5. Forced perspective is used to make the Cinderella Castle at Disney World appear taller
Cinderella’s Castle is not actually as tall as it looks. It was deliberately built in a way that deceives the eye into thinking it is more enormous than its actual size. Forced perspective is where the scale of a structure changes with distance from the viewer to give an illusion of greater size.
In the case of Cinderella’s Castle, the bricks, windows and other architectural elements appear to be life size close to the ground, but as the height of the building increases, the scale decreases. At the top of the castle, the scale is about half-life size.
6. The apartments and offices on Main Street are not real rooms
In a case similar to Cinderella’s Castle, the apartments and offices on Main Street are also an illusion. The rooms are, in fact, only two to four feet deep. It is all to give the appearance that one is in a large city, while saving the costs of building an actual city.
Disney fans should be glad that Disney World is trying to cut costs with illusions. It makes tickets less expensive.
7. The names on the gravestones at the Haunted Mansion are of real people who work or have worked for Disney
This may sound creepy, but the tombstones at the Haunted Mansion are engraved with the names of real employees of Disney World. These people were mostly art directors, imagineers and other creative personnel tasked with designing the original mansion. Their legacies are now forever engraved on these tombstones.
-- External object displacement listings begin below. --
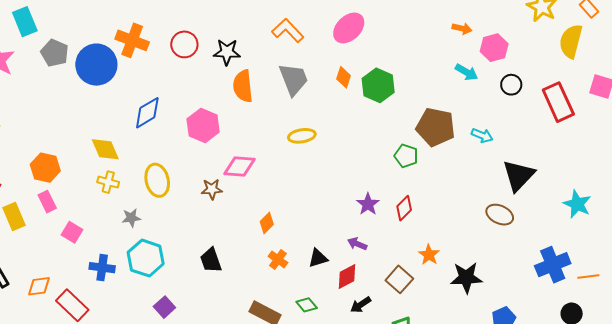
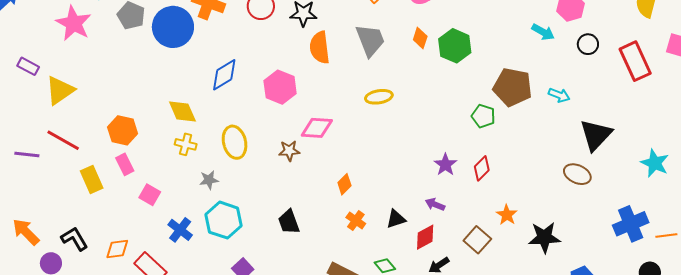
blue cross: (102, 268) -> (180, 230), turned 30

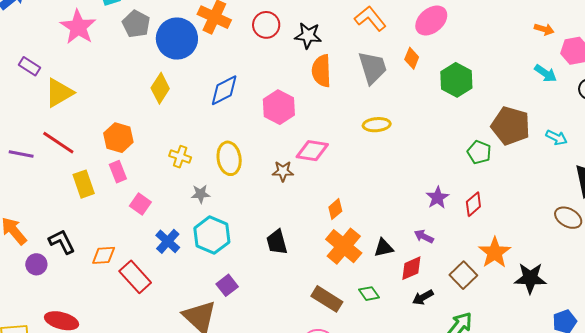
orange diamond: (420, 38) -> (412, 58), moved
yellow diamond: (182, 111) -> (160, 88), moved, turned 52
orange star: (507, 215) -> (495, 253), size x1.5
orange cross: (356, 221) -> (344, 246), size x1.8

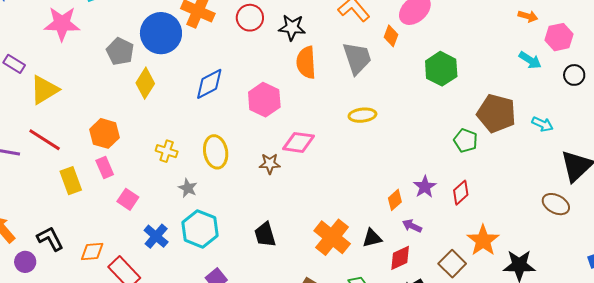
gray pentagon: (136, 24) -> (120, 51), moved
pink star: (78, 27) -> (62, 24), turned -30
orange diamond: (412, 58) -> (391, 36), moved
gray star: (201, 194) -> (188, 188), turned 30
orange diamond: (335, 209) -> (395, 200), moved

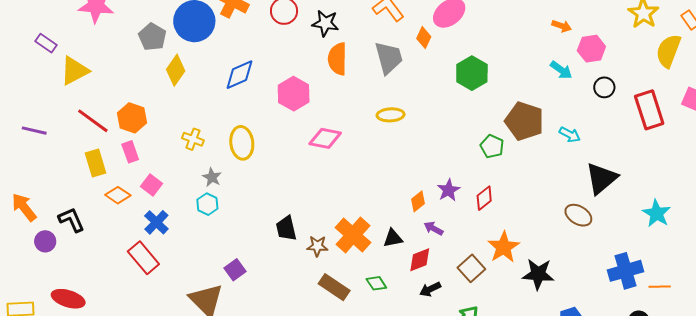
red line: (45, 140) -> (93, 121), moved
brown star: (270, 164) -> (317, 246), moved
cyan hexagon: (200, 229) -> (207, 204), moved, size x0.6
blue cross: (156, 236) -> (156, 222), moved
orange diamond: (92, 252) -> (118, 195), moved, turned 35

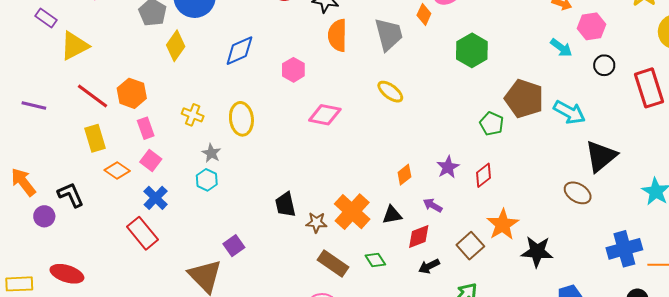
pink hexagon: (294, 94) -> (293, 70), size x0.7
yellow ellipse: (391, 115) -> (390, 92), turned 40
cyan arrow: (570, 135) -> (569, 112), size x1.5
pink rectangle: (130, 152) -> (146, 128), moved
orange diamond: (418, 201) -> (404, 175), moved

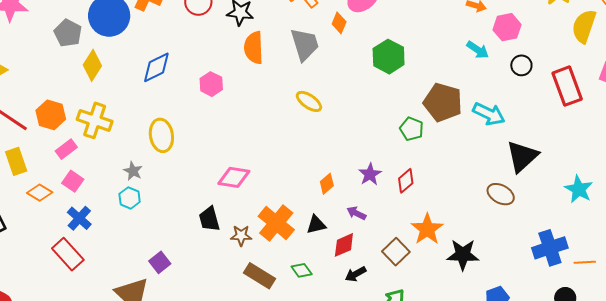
yellow cross: (193, 115) -> (95, 120), moved, size x1.6
pink diamond: (325, 115) -> (234, 177), moved
pink rectangle: (146, 128) -> (66, 149), turned 75

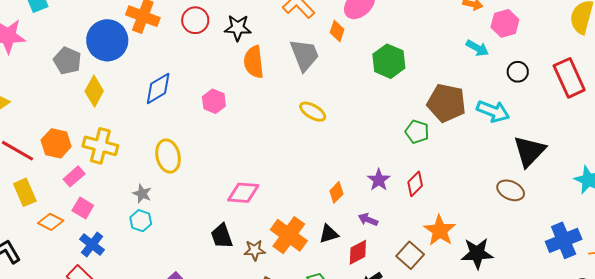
black circle: (521, 65) -> (518, 72), moved

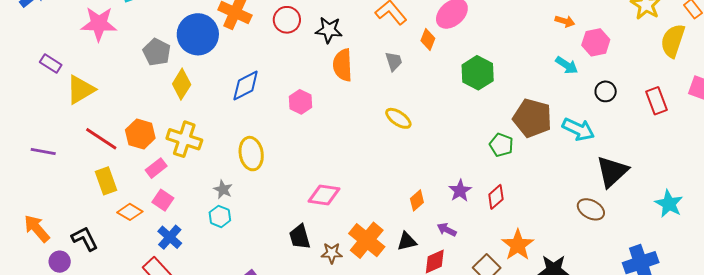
gray trapezoid: (304, 55) -> (394, 61), size x0.6
red rectangle: (569, 78) -> (656, 101), size x0.7

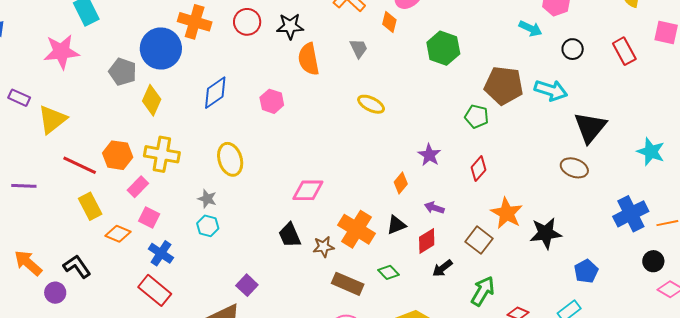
purple star: (460, 191) -> (429, 155), moved

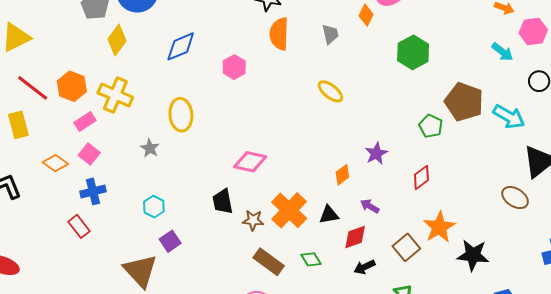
yellow rectangle: (90, 206) -> (18, 125), moved
cyan hexagon: (208, 226) -> (154, 207), moved
blue cross: (161, 253) -> (93, 191), turned 30
red rectangle: (155, 290) -> (79, 226), size x0.7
Disney World can be commended for wanting to honor its contributors, though engraving their names on tombstones near a haunted house is kind of creepy, especially if they were still alive at the time.
8. Disney World has one of the only three large presidential seals in the United States
In the Hall of Presidents, there is a carpet with the presidential seal of the United States woven into it. The presidential seal is not an easy seal to get permission to use. There are only two other places where the presidential seal is used as a floor decoration. One of those places is where the Liberty Bell is located in Philadelphia, and the other is the Oval Office at the White House. Walt Disney actually had to go to Congress to get permission to use the presidential seal.
9. Chemicals are pumped into the air at Disney World to make the park smell like vanilla
Disney wants to make sure that its visitors thoroughly enjoy their experience. They want to ensure the Disney realm is pleasing to the eyes, the ears, the touch of the skin and yes, to the nose. Disney World actually pumps chemicals into the air across Disney World to give it a vanilla smell. In addition to revealing that in some dystopian future Disney World could be used to gas out political enemies of the state, it ensures the park is sweet smelling.
10. Cinderella’s Castle is designed to withstand a hurricane
Disney World, being in Florida, is in hurricane country. Thus, some of its larger buildings were built with hurricanes in mind. One of these buildings is Cinderella’s Castle which was designed to withstand the winds that would be prevalent during a hurricane. If a hurricane is ever headed directly for Disney World, guests will know the perfect building in which to take shelter.